Study material –
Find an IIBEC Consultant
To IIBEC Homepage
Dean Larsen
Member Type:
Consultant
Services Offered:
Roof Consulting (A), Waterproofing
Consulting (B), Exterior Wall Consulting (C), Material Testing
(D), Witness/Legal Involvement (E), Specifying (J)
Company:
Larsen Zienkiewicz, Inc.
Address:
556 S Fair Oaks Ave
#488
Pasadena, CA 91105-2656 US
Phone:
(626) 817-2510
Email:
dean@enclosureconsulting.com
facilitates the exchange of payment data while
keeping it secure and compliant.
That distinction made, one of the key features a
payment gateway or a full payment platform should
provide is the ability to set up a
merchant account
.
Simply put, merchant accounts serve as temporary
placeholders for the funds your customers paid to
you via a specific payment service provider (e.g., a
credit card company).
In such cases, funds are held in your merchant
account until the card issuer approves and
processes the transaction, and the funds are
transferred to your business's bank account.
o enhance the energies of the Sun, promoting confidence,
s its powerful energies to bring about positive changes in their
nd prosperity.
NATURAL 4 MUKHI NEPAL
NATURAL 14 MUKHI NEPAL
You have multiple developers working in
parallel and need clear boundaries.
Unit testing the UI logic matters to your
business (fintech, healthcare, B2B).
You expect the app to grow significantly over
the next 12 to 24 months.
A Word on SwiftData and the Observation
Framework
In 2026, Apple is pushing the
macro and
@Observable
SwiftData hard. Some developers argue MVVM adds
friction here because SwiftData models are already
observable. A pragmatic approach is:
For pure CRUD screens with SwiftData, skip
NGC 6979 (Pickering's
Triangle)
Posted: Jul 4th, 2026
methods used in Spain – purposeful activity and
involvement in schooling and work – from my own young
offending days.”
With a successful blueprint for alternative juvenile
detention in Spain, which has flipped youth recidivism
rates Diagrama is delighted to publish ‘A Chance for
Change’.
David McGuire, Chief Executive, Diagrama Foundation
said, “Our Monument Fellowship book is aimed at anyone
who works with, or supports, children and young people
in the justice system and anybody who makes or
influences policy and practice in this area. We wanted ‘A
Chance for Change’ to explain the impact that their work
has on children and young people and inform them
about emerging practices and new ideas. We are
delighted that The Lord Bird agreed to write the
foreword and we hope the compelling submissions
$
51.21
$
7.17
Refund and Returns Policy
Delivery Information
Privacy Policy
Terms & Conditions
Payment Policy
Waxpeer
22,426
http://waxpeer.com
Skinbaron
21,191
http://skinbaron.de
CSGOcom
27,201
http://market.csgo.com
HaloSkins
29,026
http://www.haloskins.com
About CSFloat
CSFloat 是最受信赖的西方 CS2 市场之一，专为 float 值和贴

What you should do – State how many lines in the entries above include the word "young"; reply with the number alone.

Output – 3